Я сейчас уже не помню, что именно толкнуло меня на эту авантюру и когда в моей голове засела эта безрассудная мысль, но в день проведения встречи с великим шахматистом моя фамилия красовалась в списке желающих принять участие в сеансе одновременной игры. Друзья и знакомые при встрече косились на меня, хлопали по плечу и качали головами: дерзай, мол, Коля, в душе мы с тобой. Следует сразу же оговориться: в последний раз я сидел за шахматной доской где-то классе в третьем, так что о способе передвижения некоторых фигур я имел довольно-таки смутное представление. Словом, в шахматы я играть не умел. Полагаю, что сей безрассудный шаг я предпринял исключительно в расчете на свое шестое чувство -- телепатию. Именно его я намеревался использовать в предстоящем поединке с признанным мастером шахматных баталий. Не имея практических навыков в этом виде спорта и абсолютно не зная теории, я надеялся строить свою защиту -- о нападении я и не помышлял, -опираясь на богатый опыт противника и попутно раскрывая все его замыслы.

И вот настал тот знаменательный день. Если еще вчера в мужских разговорах наряду с шахматной тематикой уверенно конкурировали такие извечные темы, как женщины, пьянки и анекдоты, то сегодня все это ушло на второй план -- остались только шахматы. Еще бы! Поди, не каждый день и не в каждый институт приезжает такой корифей от шахмат, как Иванов-Бельгийский!

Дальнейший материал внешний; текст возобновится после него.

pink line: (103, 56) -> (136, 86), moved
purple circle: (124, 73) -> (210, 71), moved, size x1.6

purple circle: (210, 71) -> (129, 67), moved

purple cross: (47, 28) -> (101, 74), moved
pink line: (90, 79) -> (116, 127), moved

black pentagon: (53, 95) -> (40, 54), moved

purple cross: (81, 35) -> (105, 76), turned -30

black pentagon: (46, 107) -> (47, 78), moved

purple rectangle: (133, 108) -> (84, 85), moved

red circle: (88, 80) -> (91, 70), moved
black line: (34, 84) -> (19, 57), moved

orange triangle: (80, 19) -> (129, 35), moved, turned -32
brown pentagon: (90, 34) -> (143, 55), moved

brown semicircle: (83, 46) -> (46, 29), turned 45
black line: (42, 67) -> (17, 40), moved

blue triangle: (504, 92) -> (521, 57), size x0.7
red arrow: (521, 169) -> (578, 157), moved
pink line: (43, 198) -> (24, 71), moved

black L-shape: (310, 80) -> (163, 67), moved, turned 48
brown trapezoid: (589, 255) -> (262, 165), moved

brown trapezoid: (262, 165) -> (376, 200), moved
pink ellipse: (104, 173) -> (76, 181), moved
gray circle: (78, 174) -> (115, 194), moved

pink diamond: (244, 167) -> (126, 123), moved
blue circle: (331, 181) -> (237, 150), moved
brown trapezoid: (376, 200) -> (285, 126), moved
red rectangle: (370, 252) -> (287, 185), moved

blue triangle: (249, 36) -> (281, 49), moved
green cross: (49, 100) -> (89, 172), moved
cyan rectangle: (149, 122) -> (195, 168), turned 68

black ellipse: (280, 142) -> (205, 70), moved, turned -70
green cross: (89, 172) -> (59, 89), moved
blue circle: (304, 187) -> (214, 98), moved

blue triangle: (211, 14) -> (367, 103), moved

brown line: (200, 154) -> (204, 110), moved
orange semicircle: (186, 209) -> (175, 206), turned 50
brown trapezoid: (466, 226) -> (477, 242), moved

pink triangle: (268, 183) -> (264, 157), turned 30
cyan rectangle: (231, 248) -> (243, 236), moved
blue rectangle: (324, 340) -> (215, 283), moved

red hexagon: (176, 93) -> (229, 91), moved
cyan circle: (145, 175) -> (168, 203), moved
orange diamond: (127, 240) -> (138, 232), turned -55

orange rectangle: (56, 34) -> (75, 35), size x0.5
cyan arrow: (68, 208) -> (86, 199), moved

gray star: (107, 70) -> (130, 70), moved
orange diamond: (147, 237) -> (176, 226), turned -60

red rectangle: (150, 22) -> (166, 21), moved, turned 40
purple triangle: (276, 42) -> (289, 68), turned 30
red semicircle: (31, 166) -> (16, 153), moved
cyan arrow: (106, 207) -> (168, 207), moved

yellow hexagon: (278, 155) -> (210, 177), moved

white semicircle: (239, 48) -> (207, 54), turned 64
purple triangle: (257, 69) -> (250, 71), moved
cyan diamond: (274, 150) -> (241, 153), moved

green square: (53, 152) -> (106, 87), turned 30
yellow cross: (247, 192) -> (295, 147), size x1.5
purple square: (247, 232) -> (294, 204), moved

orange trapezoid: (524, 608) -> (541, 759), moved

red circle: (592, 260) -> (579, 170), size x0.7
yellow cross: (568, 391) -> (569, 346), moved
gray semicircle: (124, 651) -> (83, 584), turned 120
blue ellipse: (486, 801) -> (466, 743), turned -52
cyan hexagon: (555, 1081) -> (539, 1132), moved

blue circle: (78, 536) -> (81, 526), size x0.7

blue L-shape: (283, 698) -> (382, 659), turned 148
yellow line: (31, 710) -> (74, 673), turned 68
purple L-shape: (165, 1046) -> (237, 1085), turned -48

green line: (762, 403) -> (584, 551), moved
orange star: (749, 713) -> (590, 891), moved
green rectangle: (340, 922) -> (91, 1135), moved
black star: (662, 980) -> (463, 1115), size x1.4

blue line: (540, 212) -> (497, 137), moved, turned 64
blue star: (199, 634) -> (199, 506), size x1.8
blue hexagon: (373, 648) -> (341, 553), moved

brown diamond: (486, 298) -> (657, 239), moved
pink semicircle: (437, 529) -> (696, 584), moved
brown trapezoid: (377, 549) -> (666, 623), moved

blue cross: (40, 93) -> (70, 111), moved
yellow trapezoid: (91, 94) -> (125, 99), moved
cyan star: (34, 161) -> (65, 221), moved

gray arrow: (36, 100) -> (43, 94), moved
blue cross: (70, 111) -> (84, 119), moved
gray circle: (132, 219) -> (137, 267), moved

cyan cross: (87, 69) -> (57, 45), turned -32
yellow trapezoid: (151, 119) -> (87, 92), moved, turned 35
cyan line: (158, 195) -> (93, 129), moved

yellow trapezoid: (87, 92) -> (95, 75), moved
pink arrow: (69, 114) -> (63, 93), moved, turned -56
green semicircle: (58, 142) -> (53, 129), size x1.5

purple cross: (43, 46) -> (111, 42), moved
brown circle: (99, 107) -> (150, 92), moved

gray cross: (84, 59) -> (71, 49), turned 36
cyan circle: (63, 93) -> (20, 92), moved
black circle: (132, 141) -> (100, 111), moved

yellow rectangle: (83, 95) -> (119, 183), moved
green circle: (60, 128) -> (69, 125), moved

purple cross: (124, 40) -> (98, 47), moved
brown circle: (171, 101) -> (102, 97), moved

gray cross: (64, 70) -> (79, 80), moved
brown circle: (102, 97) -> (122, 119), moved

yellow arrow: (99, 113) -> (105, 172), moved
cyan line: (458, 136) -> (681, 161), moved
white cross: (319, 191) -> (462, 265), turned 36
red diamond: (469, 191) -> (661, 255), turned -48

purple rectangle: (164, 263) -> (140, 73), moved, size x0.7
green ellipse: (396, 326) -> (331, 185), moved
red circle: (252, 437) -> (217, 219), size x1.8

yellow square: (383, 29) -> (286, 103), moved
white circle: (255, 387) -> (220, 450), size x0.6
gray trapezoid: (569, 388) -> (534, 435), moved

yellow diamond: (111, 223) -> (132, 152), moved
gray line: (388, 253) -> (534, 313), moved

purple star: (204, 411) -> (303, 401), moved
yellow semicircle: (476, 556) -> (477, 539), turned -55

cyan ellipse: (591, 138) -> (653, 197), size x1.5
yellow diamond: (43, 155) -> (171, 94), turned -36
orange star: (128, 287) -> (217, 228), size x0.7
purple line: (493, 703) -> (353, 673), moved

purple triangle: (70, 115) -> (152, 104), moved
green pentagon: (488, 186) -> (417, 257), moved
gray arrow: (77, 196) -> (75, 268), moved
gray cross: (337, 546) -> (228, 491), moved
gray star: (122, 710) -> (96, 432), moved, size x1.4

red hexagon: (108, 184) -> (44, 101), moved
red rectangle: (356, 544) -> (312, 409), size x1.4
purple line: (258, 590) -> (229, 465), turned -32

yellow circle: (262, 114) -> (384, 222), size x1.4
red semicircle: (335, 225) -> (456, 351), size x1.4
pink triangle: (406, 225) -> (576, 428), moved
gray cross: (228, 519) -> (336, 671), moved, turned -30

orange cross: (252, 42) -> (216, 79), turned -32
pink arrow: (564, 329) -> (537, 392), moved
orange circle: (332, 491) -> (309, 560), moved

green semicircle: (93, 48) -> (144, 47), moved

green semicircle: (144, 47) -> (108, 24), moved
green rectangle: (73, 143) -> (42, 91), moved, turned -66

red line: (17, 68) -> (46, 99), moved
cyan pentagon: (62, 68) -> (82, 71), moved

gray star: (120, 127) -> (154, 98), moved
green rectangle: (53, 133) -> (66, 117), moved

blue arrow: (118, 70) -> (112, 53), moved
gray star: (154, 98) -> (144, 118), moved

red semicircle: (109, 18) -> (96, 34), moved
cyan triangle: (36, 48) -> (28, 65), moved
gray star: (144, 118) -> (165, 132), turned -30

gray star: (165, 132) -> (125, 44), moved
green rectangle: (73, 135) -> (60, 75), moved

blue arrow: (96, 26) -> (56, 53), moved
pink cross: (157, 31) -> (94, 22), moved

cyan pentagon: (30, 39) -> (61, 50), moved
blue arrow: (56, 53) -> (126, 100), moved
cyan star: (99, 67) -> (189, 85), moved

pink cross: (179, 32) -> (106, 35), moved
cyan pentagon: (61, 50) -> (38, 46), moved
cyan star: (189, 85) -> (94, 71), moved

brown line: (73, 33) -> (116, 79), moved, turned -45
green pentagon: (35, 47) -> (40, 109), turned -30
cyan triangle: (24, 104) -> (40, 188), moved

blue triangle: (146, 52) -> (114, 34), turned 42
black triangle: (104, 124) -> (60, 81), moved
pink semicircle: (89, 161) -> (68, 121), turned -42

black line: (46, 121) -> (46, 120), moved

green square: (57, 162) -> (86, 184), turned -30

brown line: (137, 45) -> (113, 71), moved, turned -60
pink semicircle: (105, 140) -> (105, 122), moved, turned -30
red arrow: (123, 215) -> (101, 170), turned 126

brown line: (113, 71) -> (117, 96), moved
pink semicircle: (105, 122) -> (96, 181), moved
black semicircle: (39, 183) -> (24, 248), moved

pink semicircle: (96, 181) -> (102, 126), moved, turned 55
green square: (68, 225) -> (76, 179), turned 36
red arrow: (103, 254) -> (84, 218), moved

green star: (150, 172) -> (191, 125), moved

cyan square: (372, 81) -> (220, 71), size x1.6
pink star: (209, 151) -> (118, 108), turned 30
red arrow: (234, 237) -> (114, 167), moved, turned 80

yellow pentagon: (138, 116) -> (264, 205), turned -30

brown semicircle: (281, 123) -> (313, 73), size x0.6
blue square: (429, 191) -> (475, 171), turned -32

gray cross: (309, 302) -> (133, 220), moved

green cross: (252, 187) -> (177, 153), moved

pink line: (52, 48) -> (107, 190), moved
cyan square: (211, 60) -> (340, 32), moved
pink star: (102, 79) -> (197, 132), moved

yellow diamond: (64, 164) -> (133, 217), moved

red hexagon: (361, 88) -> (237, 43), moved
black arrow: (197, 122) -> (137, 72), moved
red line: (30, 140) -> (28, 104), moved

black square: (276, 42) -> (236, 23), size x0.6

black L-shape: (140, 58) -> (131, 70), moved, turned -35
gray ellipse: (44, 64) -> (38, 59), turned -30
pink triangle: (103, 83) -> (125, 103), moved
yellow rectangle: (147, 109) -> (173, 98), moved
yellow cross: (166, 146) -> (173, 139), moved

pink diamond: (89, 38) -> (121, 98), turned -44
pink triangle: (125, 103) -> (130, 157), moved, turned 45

К шести часам вечера конференц-зал был набит до отказа. Великий гроссмейстер, как и все уважающие себя знаменитости, позволил себе опоздать на сорок минут, но, несмотря на его опоздание, ни один из любителей шахмат не посмел возроптать против этой задержки. Когда на сцену слегка вихляющей походкой вышел чрезвычайно худой, высокий, чем-то недовольный субъект и скучающе-надменным взглядом окинул всех присутствующих, зал взорвался овациями. Субъект терпеливо принял причитающуюся ему долю народного восхищения, затем поднял руку и толкнул вялую, никому не нужную речь часика этак на полтора. Где-то около восьми прямо на сцене установили шесть столов, один из которых предстояло занять мне. Несмотря на уже довольно-таки поздний час ни один человек не покинул помещения -- ведь именно сейчас начиналось самое интересное. Весь зал затаил дыхание в предвкушении грандиозного зрелища. И пока избранные, в число которых затесался и я, занимали места на сцене, шахматный гений подкреплялся за кулисами черным кофе и бутербродами с красной икрой, причем сия скромная трапеза оплачивалась за счет профсоюзных средств, а значит -- за наш счет. Но такова традиция -- гостя надо угощать. Слегка "заморив червячка" и сразу повеселев, Иванов-Бельгийский выскочил на сцену и деловито потер руки.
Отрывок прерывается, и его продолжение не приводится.